Sequential Strategies for Automated Science and Protein Engineering

Many scientific processes depend upon sequential decision making. Choosing which experiments to run next, or how to alter an experimental design, or reconfigure experimental instrumentation affects not just the underlying accuracy or quality of the actual experiment, but also the efficiency at which optimal experimental conditions are identified. Especially as the ability to automate certain experimental components becomes more prevalent, practical algorithms that can guide these types of experimental decision making are more important now than ever. In this dissertation, we use machine learning to address such sequential decision making problems in two emerging biological domains— general laboratory experimentation via a Cloud Lab and protein engineering.

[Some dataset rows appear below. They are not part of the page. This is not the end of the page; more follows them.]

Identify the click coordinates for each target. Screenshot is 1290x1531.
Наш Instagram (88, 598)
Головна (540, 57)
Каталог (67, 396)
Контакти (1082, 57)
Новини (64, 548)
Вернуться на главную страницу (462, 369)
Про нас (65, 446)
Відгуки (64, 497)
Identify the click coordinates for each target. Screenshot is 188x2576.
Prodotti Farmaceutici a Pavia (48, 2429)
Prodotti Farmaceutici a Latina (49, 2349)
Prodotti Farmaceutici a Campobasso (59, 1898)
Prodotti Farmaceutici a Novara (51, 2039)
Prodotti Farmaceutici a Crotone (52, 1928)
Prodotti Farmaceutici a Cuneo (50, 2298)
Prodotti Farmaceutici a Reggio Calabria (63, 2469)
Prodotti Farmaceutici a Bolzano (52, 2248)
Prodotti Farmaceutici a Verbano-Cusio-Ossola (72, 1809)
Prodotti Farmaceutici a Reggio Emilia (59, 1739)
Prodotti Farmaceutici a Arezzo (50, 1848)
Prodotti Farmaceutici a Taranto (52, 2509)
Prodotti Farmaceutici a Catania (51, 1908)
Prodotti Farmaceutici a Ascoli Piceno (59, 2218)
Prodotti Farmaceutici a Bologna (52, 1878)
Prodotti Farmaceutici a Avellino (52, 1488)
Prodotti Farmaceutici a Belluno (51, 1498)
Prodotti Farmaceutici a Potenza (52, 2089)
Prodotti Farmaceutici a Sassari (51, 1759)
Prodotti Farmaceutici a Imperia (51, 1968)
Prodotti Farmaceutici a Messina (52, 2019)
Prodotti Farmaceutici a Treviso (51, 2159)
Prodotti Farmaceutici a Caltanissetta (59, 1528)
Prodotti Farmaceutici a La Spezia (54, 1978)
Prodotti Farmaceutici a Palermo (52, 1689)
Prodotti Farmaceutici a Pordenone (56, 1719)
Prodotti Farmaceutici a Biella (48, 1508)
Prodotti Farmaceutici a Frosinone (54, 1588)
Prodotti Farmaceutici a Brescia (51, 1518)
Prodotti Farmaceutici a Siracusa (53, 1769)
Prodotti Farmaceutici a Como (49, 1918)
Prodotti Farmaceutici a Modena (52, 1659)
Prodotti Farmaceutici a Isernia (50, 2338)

Towards the first setting, we introduce protocol, a first-of-its-kind deterministic algorithm that improves experimental protocols via asynchronous, parallel Bayesian optimization. In the latter setting, we describe two methods for selecting protein engineering experiments. First, we show how to formulate Directed Evolution as a regularized Bayesian optimization problem where the regularization term reflects evolutionary or structure-based constraints. Finally, we demonstrate how to use a deep Transformer Protein Language Model to effectively select lead sequences from nanobody repertoires, as well as how to select beneficial single-site mutagenesis experiments that optimize targeted protein functions.